+++ Input for this task
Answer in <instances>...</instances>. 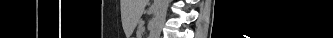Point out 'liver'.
I'll return each mask as SVG.
<instances>
[{
  "label": "liver",
  "mask_w": 333,
  "mask_h": 38,
  "mask_svg": "<svg viewBox=\"0 0 333 38\" xmlns=\"http://www.w3.org/2000/svg\"><path fill=\"white\" fill-rule=\"evenodd\" d=\"M148 0H133V22H138Z\"/></svg>",
  "instance_id": "obj_1"
}]
</instances>
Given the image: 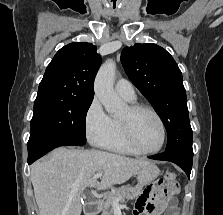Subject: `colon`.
<instances>
[{
  "instance_id": "colon-1",
  "label": "colon",
  "mask_w": 223,
  "mask_h": 215,
  "mask_svg": "<svg viewBox=\"0 0 223 215\" xmlns=\"http://www.w3.org/2000/svg\"><path fill=\"white\" fill-rule=\"evenodd\" d=\"M165 179L168 182H173L176 179V174L172 171H167V172H165Z\"/></svg>"
}]
</instances>
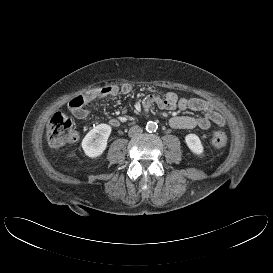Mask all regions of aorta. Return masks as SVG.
I'll return each mask as SVG.
<instances>
[{
    "instance_id": "1",
    "label": "aorta",
    "mask_w": 273,
    "mask_h": 273,
    "mask_svg": "<svg viewBox=\"0 0 273 273\" xmlns=\"http://www.w3.org/2000/svg\"><path fill=\"white\" fill-rule=\"evenodd\" d=\"M158 126H157V123L156 122H153V121H149L147 122L146 124V130L148 132H155L157 130Z\"/></svg>"
}]
</instances>
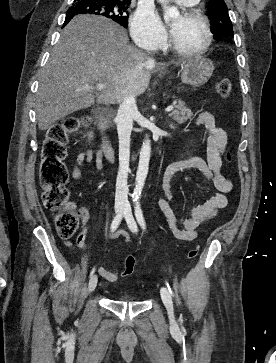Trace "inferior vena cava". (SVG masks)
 I'll return each instance as SVG.
<instances>
[{
	"label": "inferior vena cava",
	"mask_w": 276,
	"mask_h": 363,
	"mask_svg": "<svg viewBox=\"0 0 276 363\" xmlns=\"http://www.w3.org/2000/svg\"><path fill=\"white\" fill-rule=\"evenodd\" d=\"M148 65H153L154 60L147 59ZM138 112L135 95L129 93L120 104L115 121L119 136V171L116 181L115 206L128 204L127 177L129 172L130 135L133 127V118Z\"/></svg>",
	"instance_id": "602c4592"
}]
</instances>
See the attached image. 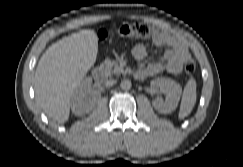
++++++
__Assignment__.
Can you quote exactly, and only, the lines from the one containing "Mask all regions" through the last line of the records above, keeping both ends and leaving out any pictures?

__Response for this exercise__.
Mask all regions of aorta. Return masks as SVG.
I'll return each mask as SVG.
<instances>
[{
    "instance_id": "1",
    "label": "aorta",
    "mask_w": 273,
    "mask_h": 273,
    "mask_svg": "<svg viewBox=\"0 0 273 273\" xmlns=\"http://www.w3.org/2000/svg\"><path fill=\"white\" fill-rule=\"evenodd\" d=\"M158 126H157V123L156 122H153V121H149L147 122L146 124V130L148 132H155L157 130Z\"/></svg>"
}]
</instances>
Trace "inferior vena cava". (SVG masks)
 I'll return each instance as SVG.
<instances>
[{
	"label": "inferior vena cava",
	"mask_w": 276,
	"mask_h": 363,
	"mask_svg": "<svg viewBox=\"0 0 276 363\" xmlns=\"http://www.w3.org/2000/svg\"><path fill=\"white\" fill-rule=\"evenodd\" d=\"M148 65H153L154 60L147 59ZM138 112L135 95L129 93L120 104L115 121L119 136V171L116 181L115 206L128 204L127 177L129 172L130 135L133 127V118Z\"/></svg>",
	"instance_id": "602c4592"
}]
</instances>
See the attached image. 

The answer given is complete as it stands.